_WORK INSTRUCTIONS:_
Across the listing below, state how many lines hold the string "система"; write nothing but that number.

_RECORDS TO USE:_
=== Section Start ===

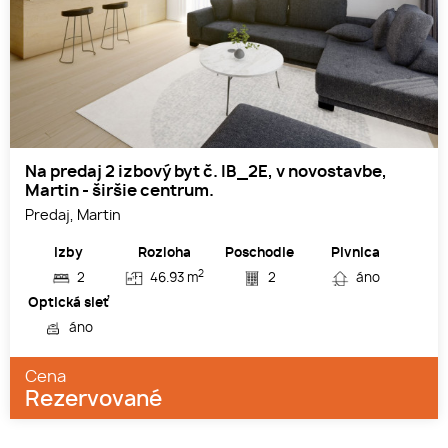
Na predaj 2 izbový byt č. IB_2E, v novostavbe,
Martin - širšie centrum.
Predaj, Martin
Izby
Rozloha
Poschodie
Pivnica
2
2
46.93 m
2
áno
Optická sieť
áno
Cena
Rezervované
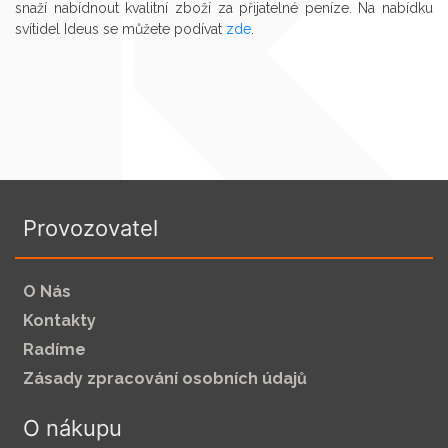
snaží nabídnout kvalitní zboží za přijatelné peníze. Na nabídku
svítidel Ideus se můžete podívat
zde
.
Provozovatel
O Nás
Kontakty
Radíme
Zásady zpracování osobních údajů
O nákupu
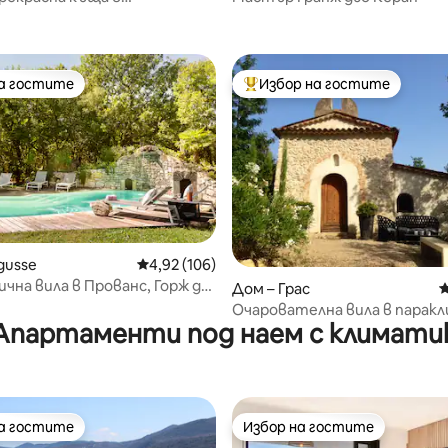
алска собственост
на гостите
Избор на гостите
на гостите
Най-популярен избор на гос
т 5, 105 отзива
gusse
Средна оценка: 4,92 от 5, 106 отзива
4,92 (106)
на вила в Прованс, Горж дю
Дом – Грас
С
Очарователна вила в паракл
Апартаменти под наем с климати
на гостите
Избор на гостите
на гостите
Избор на гостите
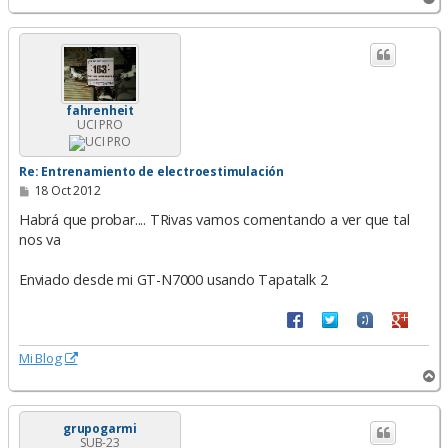
r
r
i
b
a
fahrenheit
UCI PRO
Re: Entrenamiento de electroestimulación
M
18 Oct 2012
e
n
Habrá que probar.... TRivas vamos comentando a ver que tal
s
nos va
a
j
e
Enviado desde mi GT-N7000 usando Tapatalk 2
Mi Blog
A
r
r
i
grupogarmi
SUB-23
b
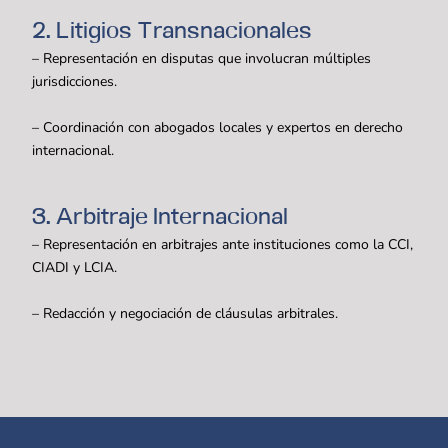
2. Litigios Transnacionales
– Representación en disputas que involucran múltiples
jurisdicciones.
– Coordinación con abogados locales y expertos en derecho
internacional.
3. Arbitraje Internacional
– Representación en arbitrajes ante instituciones como la CCI,
CIADI y LCIA.
– Redacción y negociación de cláusulas arbitrales.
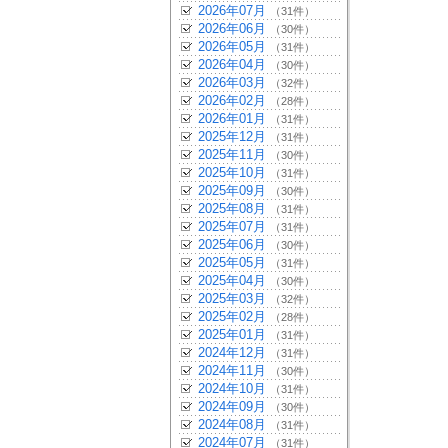
2026年07月
（31件）
2026年06月
（30件）
2026年05月
（31件）
2026年04月
（30件）
2026年03月
（32件）
2026年02月
（28件）
2026年01月
（31件）
2025年12月
（31件）
2025年11月
（30件）
2025年10月
（31件）
2025年09月
（30件）
2025年08月
（31件）
2025年07月
（31件）
2025年06月
（30件）
2025年05月
（31件）
2025年04月
（30件）
2025年03月
（32件）
2025年02月
（28件）
2025年01月
（31件）
2024年12月
（31件）
2024年11月
（30件）
2024年10月
（31件）
2024年09月
（30件）
2024年08月
（31件）
2024年07月
（31件）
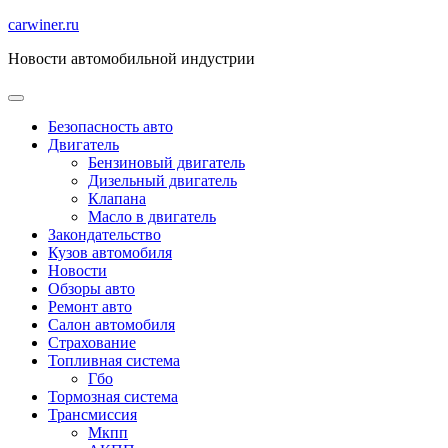
Перейти
carwiner.ru
к
Новости автомобильной индустрии
содержимому
Безопасность авто
Двигатель
Бензиновый двигатель
Дизельный двигатель
Клапана
Масло в двигатель
Закондательство
Кузов автомобиля
Новости
Обзоры авто
Ремонт авто
Салон автомобиля
Страхование
Топливная система
Гбо
Тормозная система
Трансмиссия
Мкпп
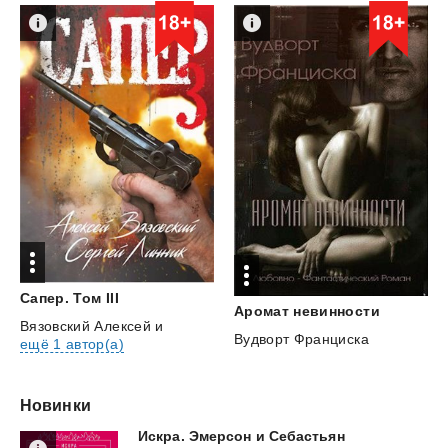
Сапер.
Том
III
Аромат
невинности
Вязовский Алексей
и
Вудворт Франциска
ещё 1 автор(а)
Новинки
Искра.
Эмерсон
и
Себастьян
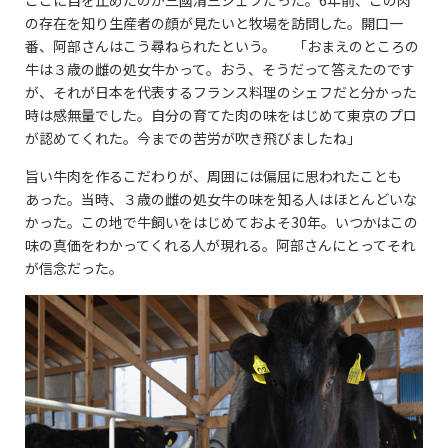
の存在を知り生産者の顔が見たいと牧場を訪問した。開口一
番、阿部さんはこう尋ねられたという。 「おまえのところの
牛は３歳の雌の処女牛かって。おう、そうだって答えたのです
が、それが日本を代表するフランス料理のシェフだと分かった
時は感無量でした。自分の育てた肉の味をはじめて東京のプロ
が認めてくれた。今までの苦労が吹き飛びましたね」
旨い牛肉を作るこだわりが、周囲には偏屈に思われたことも
あった。当時、３歳の雌の処女牛の味を知る人はほとんどいな
かった。この地で牛飼いをはじめておよそ30年。いつかはこの
味の真価をわかってくれる人が現れる。阿部さんにとってそれ
が信念だった。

=== Section End ===

_RESULT:_
2